I thought that we analyze momentary events (items like diving or gymnastics) with a score relatively pattern predicatively and machine learning can pick up on that and predict if the score was well enough in many ways.
What it does
It takes a video of a performance of a dive and tells you whether they scored above a threshold or not with high precision in real time.
How I built it
- Get once every few frames of the video
- Color transform and smooth the frame so that you detect the humanoid body
- Get a speed up robust features transform (SURF) with circular distances at the keypoints
- Form a feature vector sorted by the largest distance to smallest distance, encoding the pixels as a linear array. Apply principal components (namely take the N biggest values) and put them into a feature vector.
- Use a classifier trained on images and relative scores to predict whether the score was over or under
- Store that frame's prediction in memory and then to make a valid prediction look at the last few frames
- Report and sit back
Challenges I ran into
- Speed of encoding
- Right color boundaries
- Which transform
- Encoding feature vector
- Which classifier on which parameters
- Memory frame
- Machine Learning not converging or not generalizing or a whole host of issues
Accomplishments that I'm proud of
- It works with about a 80% accuracy for the test video. More data and testing are needed
What I learned
- Machine learning is really really cool, sometimes the most simple methods are all you need to properly identify patterns for good and bad judging.
What's next for The Judge
Possible Applications: Use this algorithm build on the idea of predicatively gauging score through simple videos so those practicing alone can have a reliable benchmark either on diving or gymnastics or any sport with a level of skill and judging needed or even a 1-0 encoding of good or bad. (Equestrian sports included)
The algorithm also lend's itself to find ways to adjust athlete's form -- giving them a state of the art way to fine tune their performance and bodies.
Apart from that, a judge would simply need to expand the size of the training set and put in a multi classification system with varied parameters to get a reliable score estimate.

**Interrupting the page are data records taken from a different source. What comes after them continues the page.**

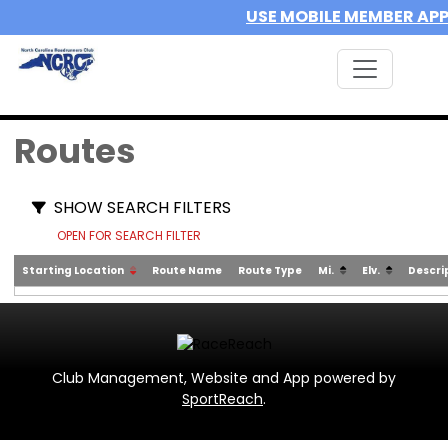
USE MOBILE MEMBER AP
Routes
SHOW SEARCH FILTERS
OPEN FOR SEARCH FILTER
Starting Location
Route Name
Route Type
Mi.
Elv.
Descri
Club Management, Website and App powered by
SportReach
.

The algorithm runs in real time on a simple laptop so scaling to a map-reduce or simply witnessing it run in real time is enough
There are millions of sport and other clinically fatigue based injuries and deaths that we can prevent with a ubiquitous agreement on "good form" in the interest of athlete health. Subjective views of safety can be combined with analytic to ensure some measure of safety or raising red flags when need be (such as boxing matches or long distance swimming) real time lightweight analytic provide that.
As the cliche goes, the possibilities are simply endless. The code itself is of public domain but the algorithm (and further developments) are reserved exclusively to me.